··· Information supplied
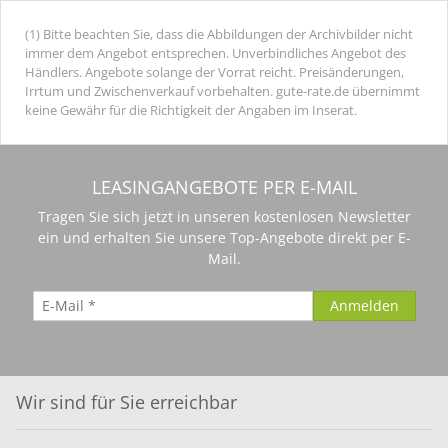
(1) Bitte beachten Sie, dass die Abbildungen der Archivbilder nicht
immer dem Angebot entsprechen. Unverbindliches Angebot des
Händlers. Angebote solange der Vorrat reicht. Preisänderungen,
Irrtum und Zwischenverkauf vorbehalten. gute-rate.de übernimmt
keine Gewähr für die Richtigkeit der Angaben im Inserat.
LEASINGANGEBOTE PER E-MAIL
Tragen Sie sich jetzt in unseren kostenlosen Newsletter
ein und erhalten Sie unsere Top-Angebote direkt per E-
Mail.
Wir sind für Sie erreichbar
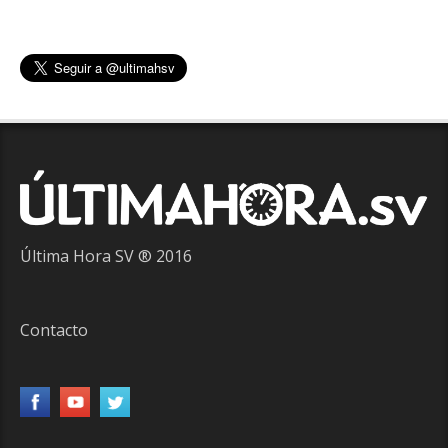
Última Hora SV ® 2016
Contacto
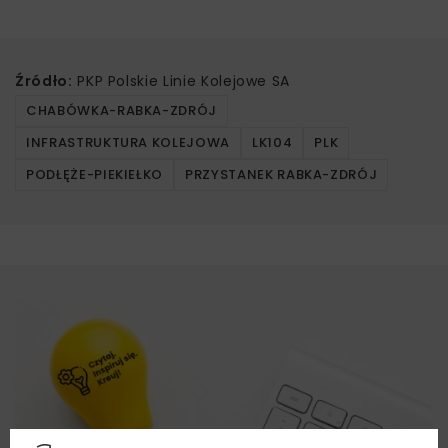
Źródło:
PKP Polskie Linie Kolejowe SA
CHABÓWKA-RABKA-ZDRÓJ
INFRASTRUKTURA KOLEJOWA
LK104
PLK
PODŁĘŻE-PIEKIEŁKO
PRZYSTANEK RABKA-ZDRÓJ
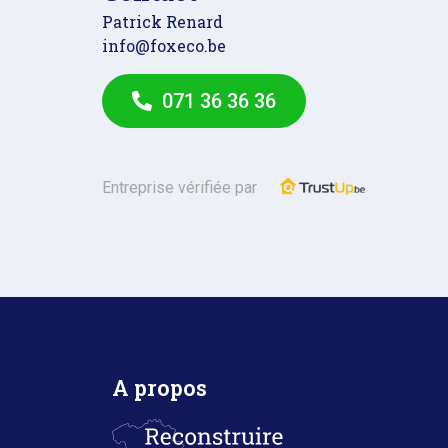
Patrick Renard
info@foxeco.be
071 36 36 36
Entreprise vérifiée par
A propos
······
### What you should do
Among the lines above, which ones hold the string "RABKA"? Show them.

### Task result
CHABÓWKA-RABKA-ZDRÓJ
PRZYSTANEK RABKA-ZDRÓJ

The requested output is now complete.